He’s already won numerous awards in his brief college career and his likeness has been plastered across newspaper pages and broadcast on evening news programs for weeks now.
True freshman quarterback Christian Hackenberg is still keeping a low profile.
It’s getting more challenging to do so.
Now people in and around State College are recognizing him as the executor of “The Drive,” a last-minute, five-play jaunt down the Beaver Stadium grass that culminated in Hackenberg’s one-yard run that helped force overtime in Penn State’s memorable 43-40 win over the Wolverines on Saturday.
Never miss a local story.
“Watching it on film, it gave me a lot of things to learn from,” Hackenberg said. “It gave me a bigger, different view on it I guess you could say. In the heat of the moment I didn’t really understand how everything transpired.”
With no timeouts and backed up on his team’s own 20-yard line, Hackenberg — who’s earned a reputation as an unflappable quarterback despite his youth — was as cool as ever. To hear him tell it, he let his receivers do most of the work and he relied on his running backs and linemen to give him time to distribute the football.
Fifty seconds. Fourteen yards to Allen Robinson who tiptoed along the sideline to stop the clock. Twenty-nine yards into heavy coverage to Brandon Felder who outleapt a defender and hauled in another first down catch that stopped the clock momentarily before a Hackenberg spike stopped it.
Then, the play — a 36-yard jump ball to Robinson who had only one defender to beat at the goal line.
“I knew that if I put it up to a spot where he could catch it he had a good chance at winning the one-on-one battle with his defender,” Hackenberg said. “So in the heat of the moment I don’t really remember anything.
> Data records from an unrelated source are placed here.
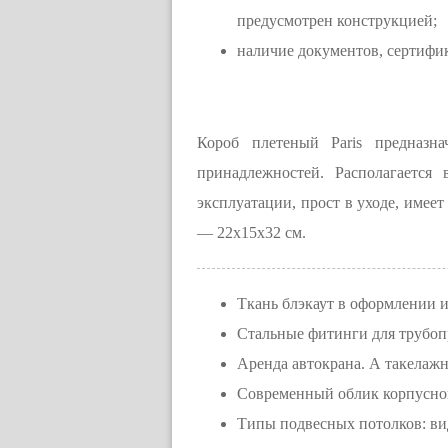
предусмотрен конструкцией;
наличие документов, сертифи
Короб плетеный Paris предназн
принадлежностей. Располагается
эксплуатации, прост в уходе, имее
— 22x15x32 см.
Ткань блэкаут в оформлении и
Стальные фитинги для трубо
Аренда автокрана. А такелаж
Современный облик корпусно
Типы подвесных потолков: ви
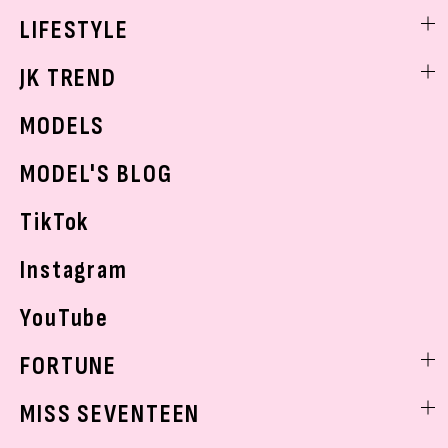
ヘアアレンジ・ヘアケア
エンタメニュース
LIFESTYLE
学校ヘアメイク
スキンケア
なにわ男子
勉強・受験・進路
ライフスタイルニュース
JK TREND
ボディケア
K-POP
JKランキング・アワード
JKトレンドニュース
MODELS
モデルの購入品
おでかけ
MODEL'S BLOG
お悩み相談
TikTok
Instagram
YouTube
FORTUNE
ゲッターズ飯田
MISS SEVENTEEN
ミスセブンティーンニュース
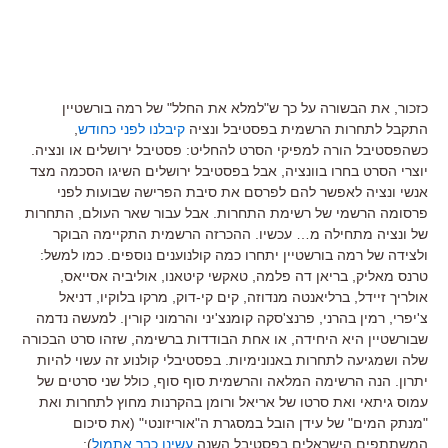
כזכור, את הבשורה על כך ש"למלא את החלל" של רמה בורשטיין
התקבל לתחרות הרשמית בפסטיבל ונציה
קיבלנו לפני כחודש
,
כשהפסטיבל הורה למפיקי הסרט להחליט: פסטיבל ירושלים או ונציה.
יוצרי הסרט בחרו בוונציה, אבל בפסטיבל ירושלים השיגו הסכמה מצד
אנשי ונציה לאפשר להם לפרסם את סיבת הפרישה שבועות לפני
פרסומה הרשמי של רשימת התחרות. אבל עבור שאר העולם, התחרות
של ונציה מתחילה מ… עכשיו. ההכרזה הרשמית התקיימה הבוקר
ולצידה של רמה בורשטיין יתחרו כמה קולנוענים נוספים. כמו למשל:
טרנס מאליק, בריאן דה פלמה, טאקשי קיטאנו, אוליביה אסייאס,
אולריך זיידל, ברליאנטה מנדוזה, קים קי-דוק, מרקו בלוקיו, דניאל
צ'יפרי, רמין בהרני, פרנצ'סקה קומנצ'יני והרמוני קורין. למעשה נדמה
שבורשטיין היא היחידה, או אחת הבודדות ברשימה, שזהו סרט הבכורה
שלה ושמגיעה לתחרות באנונימיות. בפסטיבלי קולנוע זה עשוי להיות
יתרון. הנה הרשימה המלאה והרשמית סוף סוף, כולל שני סרטים של
עמוס גיתאי ואת סרטו של אריאל ורומן בהקרנות מחוץ לתחרות ואת
"מנתק המים" של עידן הובל במסגרת ה"אוריזונטי" (את סיכום
המשתתפים הישראלים בפסטיבל השנה
עשינו כבר אתמול
):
I just remember releasing the ball and just watching him go up and catch it which was a huge relief for me. It was sort of crazy in the moment.”
Hackenberg is learning more and more each week. He spends portions of every Thursday and Friday with head coach Bill O’Brien and quarterbacks coach Charlie Fisher who break down film with him and go over the game plan for the upcoming game.
Before he led Penn State down the field with less than a minute to go against the Wolverines, Hackenberg met with O’Brien briefly on the sideline.
“We went over the situation we were in, we had no timeouts. We needed a touchdown,” O’Brien said. “We talked about the plays, the coverages we expect.”
And O’Brien relayed a message similar to the one he preaches throughout each week — how crucial it is to be able to run a two-minute offense. In this case, Hackenberg was expected to lead a 50-second offense.
Penn State spends portions of its practices every day on the two-minute offense. With music or simulated crowd noise blaring, Hackenberg has been leading drives similar to the one he led against Michigan since training camp.
“I feel real comfortable. I feel like the team is really comfortable with it, practicing it definitely helps,” Hackenberg said. “In the Indiana game we ran it in some points where it wasn’t really a two-minute situation. We just wanted to speed the tempo up.”
Against Michigan, Penn State had no choice.
And Hackenberg has already learned that off-field focus is critical to success. He’s an avid hunter and fisherman but admits it’s been tough to do any of that without a car in State College. So he’s played more golf lately. His best nine-hole round? Hackenberg shot a 39 not long ago.
He’s not about to get cocky over that, either.
“I don’t know how I did it,” Hackenberg said. “I was on fire. That was pretty wild.”